Rocha: On this question of minority audiences, there’s one thing I’d like to say. There exists a very paternal attitude towards the public. You find for example leftist intellectuals who are writers, not filmmakers, claiming that we are making films which are difficult for the public. And that is a very paternal point of view. Because you can’t decide without research … What it amounts to, is that only the bourgeois are sensitive or intelligent enough to understand a film. There is a mechanism of distribution, imposing a certain type of film product on the public, which has completely corrupted the public. The worst thing I’ve found – I have to say it again because people seem to be blind – is that … The first is that films speak a very precise language. The public is colonised by a type of language imposed by Hollywood, which unfortunately is the same as that imposed by the Russian regime. The public isn’t given the chance to choose because the distribution structure today in capitalist and socialist countries imposes the same type of product. And the critics go along with this judgement when they say that films are incomprehensible.
Straub: The critics who stick to that sort of language are nothing but whores working in with pimps, that’s all …

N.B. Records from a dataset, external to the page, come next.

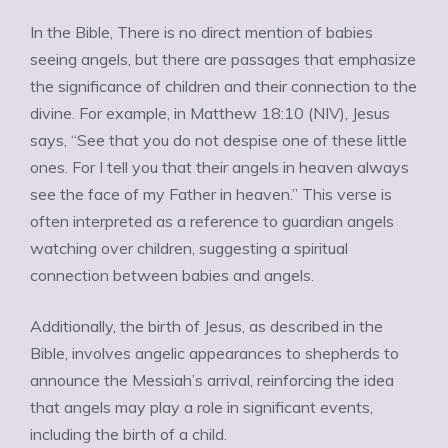
Ÿ
In the Bible, There is no direct mention of babies
seeing angels, but there are passages that emphasize
the significance of children and their connection to the
divine. For example, in Matthew 18:10 (NIV), Jesus
says, “See that you do not despise one of these little
ones. For I tell you that their angels in heaven always
see the face of my Father in heaven.” This verse is
often interpreted as a reference to guardian angels
watching over children, suggesting a spiritual
connection between babies and angels.
Additionally, the birth of Jesus, as described in the
Bible, involves angelic appearances to shepherds to
announce the Messiah’s arrival, reinforcing the idea
that angels may play a role in significant events,
including the birth of a child.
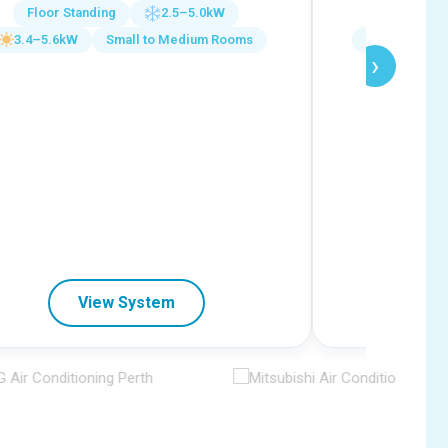
Floor Standing
2.5–5.0kW
Ceiling C
3.4–5.6kW
Small to Medium Rooms
5.8–16.0k
›
View System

Rocha: Yes, because at that point there is a collaboration between critics and leftist paternal intellectuals who claim they don’t understand: they outlaw these filmmakers. But basically, I feel that the filmmakers who work outside the industry are much more democratic, much more revolutionary, since they respect the public more. I myself try to make difficult films – I don’t think I’m being paternal towards the public. I think peasants, workers, students, even the nobility – anyone you can think of – can understand a film … Above all, because the ‘reading’ of a film is such a complex process. Certain films, such as those which have a dialectic or an open structure, have created a language in opposition to the language of colonisation. So on that level we certainly shouldn’t be paternal towards the public. For example the other day on TV I saw a discussion where intellectuals were saying that Pasolini makes films which are very difficult for the public. After that some Milan workers spoke, and their criticisms were much more perceptive than those of the official intellectuals. Even when they were saying things like: ‘I wasn’t too keen on Gerson’s performance, or Maria Callas’ voice, I liked the script’ … You see the people know how to speak. Take Jean-Marie’s films – The Chronicle of Anna Magdalena Bach (1967) for example. This is a film which should have been shown in music colleges everywhere, on every possible TV programme. But it was blocked by this complex from the moment the critics saw it: ‘It’s difficult’. The distributors won’t touch the films which are most accessible to the public. You have to fight against this absolute dictatorship of the distributors …
Jancsó: It’s a dictatorship of petit cons, of the petit-bourgeoisie anywhere in the world. It’s a well-organised dictatorship … For fifty years now we should have been destroying, simply destroying … We’re never allowed to give the public something. Because it’s an individual, and at the same time an internal dictatorship. It’s not split up around the world.
Straub: There’s nothing more international than a pack of pimps. Yes, all it comes down to is that we’re asking for our films to have the same opportunities as the rest. Nothing more. If people were able to choose between a film by Rocha and one by somebody else, someone who came up through the industry, if they were really able to choose, so that Rocha’s film had the same publicity and was shown in accessible cinemas, who knows what would happen? We don’t know. Because it’s never been tried.